►

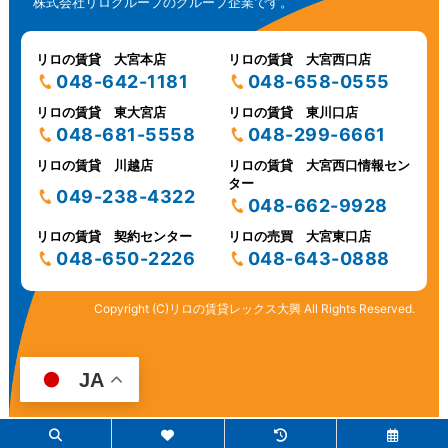
株式会社リログループのグループ企業です。
リロの賃貸 大宮本店
リロの賃貸 大宮西口店
048-642-1181
048-658-0555
リロの賃貸 東大宮店
リロの賃貸 東川口店
048-681-5558
048-299-6661
リロの賃貸 川越店
リロの賃貸 大宮西口情報セン
ター
049-238-4322
048-662-9928
リロの賃貸 契約センター
リロの売買 大宮東口店
048-650-2226
048-643-0888
Copyright (C)リロの賃貸レックス大興 All Rights Reserved.
JA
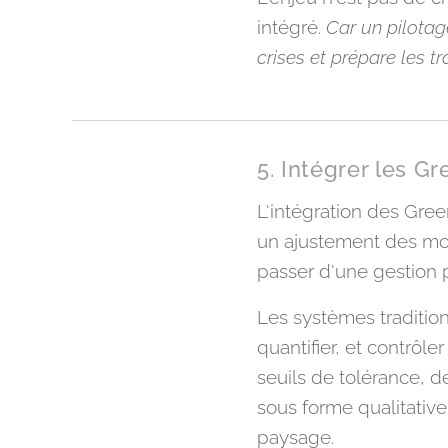
intégré.
Car un pilotage
crises et prépare les t
5. Intégrer les G
L'intégration des Gre
un ajustement des mod
passer d'une gestion 
Les systèmes traditio
quantifier, et contrôle
seuils de tolérance, 
sous forme qualitative
paysage.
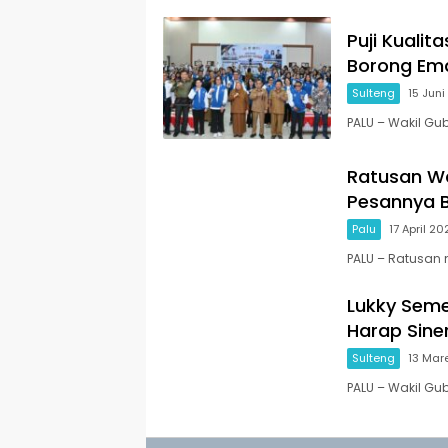
Puji Kualit
Borong Em
Sulteng
15 Jun
PALU – Wakil Gub
Ratusan Wa
Pesannya B
Palu
17 April 2
PALU – Ratusan 
Lukky Sem
Harap Sine
Sulteng
13 Mar
PALU – Wakil Gub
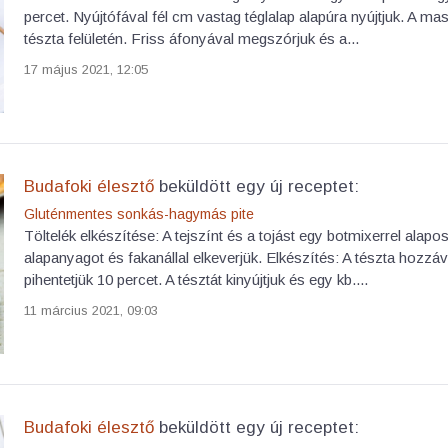
percet. Nyújtófával fél cm vastag téglalap alapúra nyújtjuk. A ma
tészta felületén. Friss áfonyával megszórjuk és a...
17 május 2021, 12:05
Budafoki élesztő
beküldött egy új receptet:
Gluténmentes sonkás-hagymás pite
Töltelék elkészítése: A tejszínt és a tojást egy botmixerrel alap
alapanyagot és fakanállal elkeverjük. Elkészítés: A tészta hozzá
pihentetjük 10 percet. A tésztát kinyújtjuk és egy kb....
11 március 2021, 09:03
Budafoki élesztő
beküldött egy új receptet:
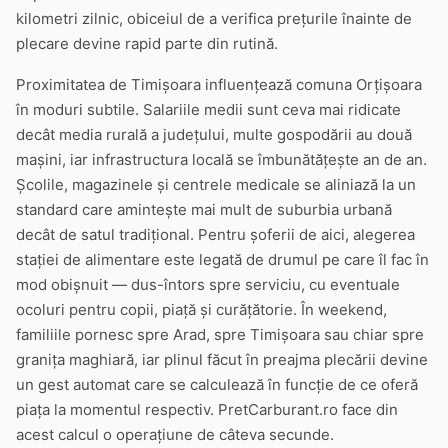
kilometri zilnic, obiceiul de a verifica prețurile înainte de
plecare devine rapid parte din rutină.
Proximitatea de Timișoara influențează comuna Orțișoara
în moduri subtile. Salariile medii sunt ceva mai ridicate
decât media rurală a județului, multe gospodării au două
mașini, iar infrastructura locală se îmbunătățește an de an.
Școlile, magazinele și centrele medicale se aliniază la un
standard care amintește mai mult de suburbia urbană
decât de satul tradițional. Pentru șoferii de aici, alegerea
stației de alimentare este legată de drumul pe care îl fac în
mod obișnuit — dus-întors spre serviciu, cu eventuale
ocoluri pentru copii, piață și curățătorie. În weekend,
familiile pornesc spre Arad, spre Timișoara sau chiar spre
granița maghiară, iar plinul făcut în preajma plecării devine
un gest automat care se calculează în funcție de ce oferă
piața la momentul respectiv. PretCarburant.ro face din
acest calcul o operațiune de câteva secunde.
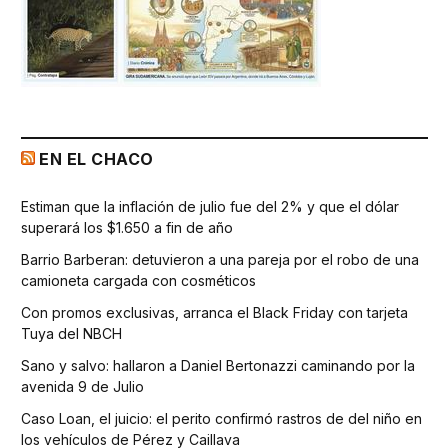
EN EL CHACO
Estiman que la inflación de julio fue del 2% y que el dólar
superará los $1.650 a fin de año
Barrio Barberan: detuvieron a una pareja por el robo de una
camioneta cargada con cosméticos
Con promos exclusivas, arranca el Black Friday con tarjeta
Tuya del NBCH
Sano y salvo: hallaron a Daniel Bertonazzi caminando por la
avenida 9 de Julio
Caso Loan, el juicio: el perito confirmó rastros de del niño en
los vehículos de Pérez y Caillava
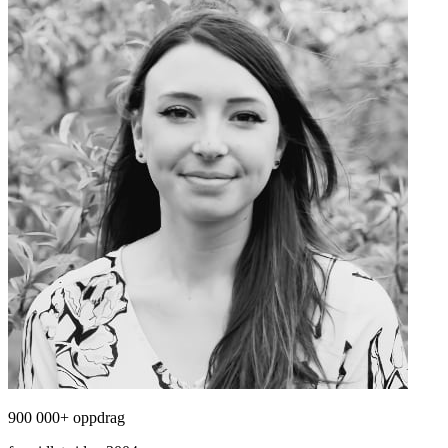
900 000+ oppdrag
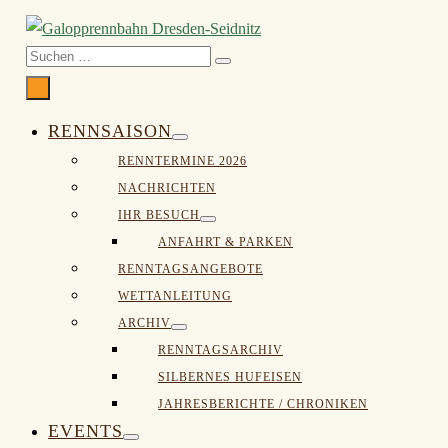
Suche-
Suchen
Schalter
nach:
Menü-
Schalter
RENNSAISON
Menü-
RENNTERMINE 2026
Schalter
NACHRICHTEN
IHR BESUCH
Menü-
ANFAHRT & PARKEN
Schalter
RENNTAGSANGEBOTE
WETTANLEITUNG
ARCHIV
Menü-
RENNTAGSARCHIV
Schalter
SILBERNES HUFEISEN
JAHRESBERICHTE / CHRONIKEN
EVENTS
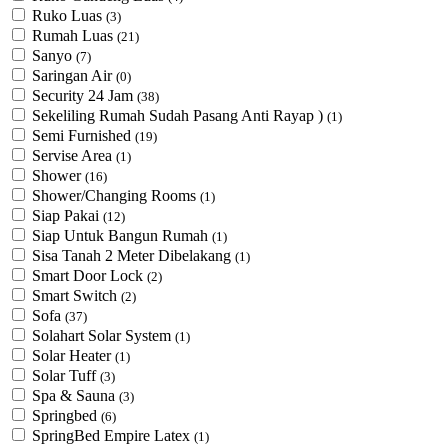
Ruko Luas
(3)
Rumah Luas
(21)
Sanyo
(7)
Saringan Air
(0)
Security 24 Jam
(38)
Sekeliling Rumah Sudah Pasang Anti Rayap )
(1)
Semi Furnished
(19)
Servise Area
(1)
Shower
(16)
Shower/Changing Rooms
(1)
Siap Pakai
(12)
Siap Untuk Bangun Rumah
(1)
Sisa Tanah 2 Meter Dibelakang
(1)
Smart Door Lock
(2)
Smart Switch
(2)
Sofa
(37)
Solahart Solar System
(1)
Solar Heater
(1)
Solar Tuff
(3)
Spa & Sauna
(3)
Springbed
(6)
SpringBed Empire Latex
(1)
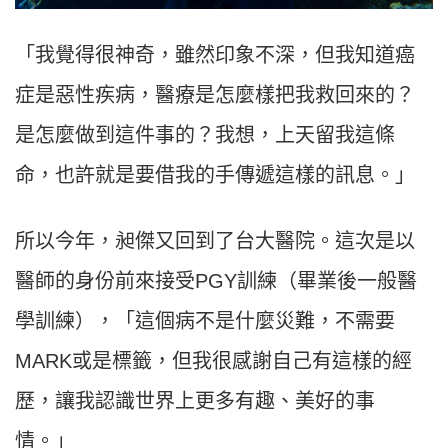
「我覺得很神奇，雖然印象不深，但我知道癌
症是惡性疾病，醫療是怎麼樣把我救回來的？
是怎麼做到這件事的？我想，上天留我這條
命，也許就是要借我的手傳遞這樣的訊息。」
所以今年，昶傑又回到了台大醫院。這次是以
醫師的身份前來接受PGY訓練（畢業後一般醫
學訓練），「這個病不是什麼災難，不需要
MARK或是標籤，但我很感謝自己有這樣的經
歷，讓我認識世界上更多有趣、美好的事
情。」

◄

[Action item]: Only one span of lines is wanted: the line with "醫師的身份前來接受PGY訓練（畢業後一般醫" and every line after it to the end of the entries, output exactly.

[Solved problem]:
醫師的身份前來接受PGY訓練（畢業後一般醫
學訓練），「這個病不是什麼災難，不需要
MARK或是標籤，但我很感謝自己有這樣的經
歷，讓我認識世界上更多有趣、美好的事
情。」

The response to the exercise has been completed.